Option B — LM Studio
LM Studio provides a GUI to download and run models, with a built-in OpenAI-compatible server.
Step 1: Download LM Studio and install it.
Step 2: Search and download a model inside LM Studio (GGUF format).
Step 3: Go to Local Server tab → click Start Server (default port: 1234).
Step 4:
cheetahclaws --model lmstudio/<model-name>
# e.g.:
cheetahclaws --model lmstudio/phi-4-GGUF
cheetahclaws --model lmstudio/qwen2.5-coder-7b
The model name should match what LM Studio shows in the server status bar.

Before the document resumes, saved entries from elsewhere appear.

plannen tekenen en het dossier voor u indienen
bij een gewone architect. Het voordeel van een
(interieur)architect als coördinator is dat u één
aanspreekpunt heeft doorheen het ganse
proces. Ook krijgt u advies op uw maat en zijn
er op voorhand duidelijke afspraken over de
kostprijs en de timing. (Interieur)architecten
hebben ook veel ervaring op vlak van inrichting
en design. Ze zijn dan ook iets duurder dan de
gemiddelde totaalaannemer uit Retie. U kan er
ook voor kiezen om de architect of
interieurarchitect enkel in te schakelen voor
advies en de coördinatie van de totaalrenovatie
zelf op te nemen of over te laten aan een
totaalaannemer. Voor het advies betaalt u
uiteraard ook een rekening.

Option C — vLLM / Self-Hosted OpenAI-Compatible Server
For self-hosted inference servers (vLLM, TGI, llama.cpp server, etc.) that expose an OpenAI-compatible API:
Quick Start for option C: Step 1: Start vllm:
CUDA_VISIBLE_DEVICES=7 python -m vllm.entrypoints.openai.api_server \
--model Qwen/Qwen2.5-Coder-7B-Instruct \
--host 0.0.0.0 \
--port 8000 \
--enable-auto-tool-choice \
--tool-call-parser hermes
Step 2: Start cheetahclaws:
export CUSTOM_BASE_URL=http://localhost:8000/v1
export CUSTOM_API_KEY=none
cheetahclaws --model custom/Qwen/Qwen2.5-Coder-7B-Instruct
# Example: vLLM serving Qwen2.5-Coder-32B
python -m vllm.entrypoints.openai.api_server \
--model Qwen/Qwen2.5-Coder-32B-Instruct \
--port 8000 \
--enable-auto-tool-choice \
--tool-call-parser hermes
# Then run cheetahclaws pointing to your server:
cheetahclaws
Inside the REPL:
/config custom_base_url=http://localhost:8000/v1
/config custom_api_key=token-abc123 # skip if no auth
/model custom/Qwen2.5-Coder-32B-Instruct
Or set via environment:
export CUSTOM_BASE_URL=http://localhost:8000/v1
export CUSTOM_API_KEY=token-abc123
cheetahclaws --model custom/Qwen2.5-Coder-32B-Instruct
For a remote GPU server:
/config custom_base_url=http://192.168.1.100:8000/v1
/model custom/your-model-name
Using vLLM with the Web UI
--web --model <name> now persists the model into ~/.cheetahclaws/config.json before the server starts, so the Chat UI hits the right endpoint on the very first request:
export CUSTOM_BASE_URL=http://localhost:8000/v1
export CUSTOM_API_KEY=dummy # vLLM doesn't validate but the OpenAI SDK requires non-empty
cheetahclaws --web --no-auth --port 8080 --model custom/qwen2.5-72b
If you skip --model, the Chat UI uses whatever was previously saved (it will not silently fall back to a default). Switch models on the fly from the Chat UI's Settings panel or with /model custom/<name> in the message box. The model name after custom/ must match the vLLM --served-model-name exactly.